[Records from a data source]
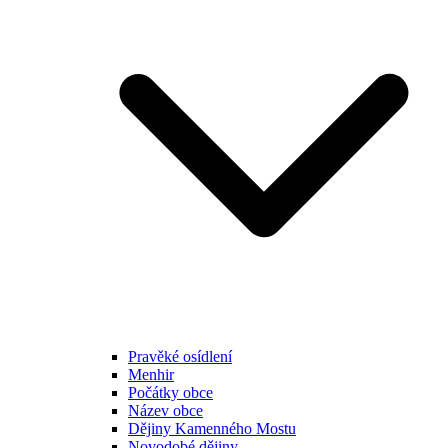
Pravěké osídlení
Menhir
Počátky obce
Název obce
Dějiny Kamenného Mostu
Novodobé dějiny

## PROBLEM TO SOLVE
The answer must be the data above, repeated exactly, with no pictures.

## RESPONSE
Pravěké osídlení
Menhir
Počátky obce
Název obce
Dějiny Kamenného Mostu
Novodobé dějiny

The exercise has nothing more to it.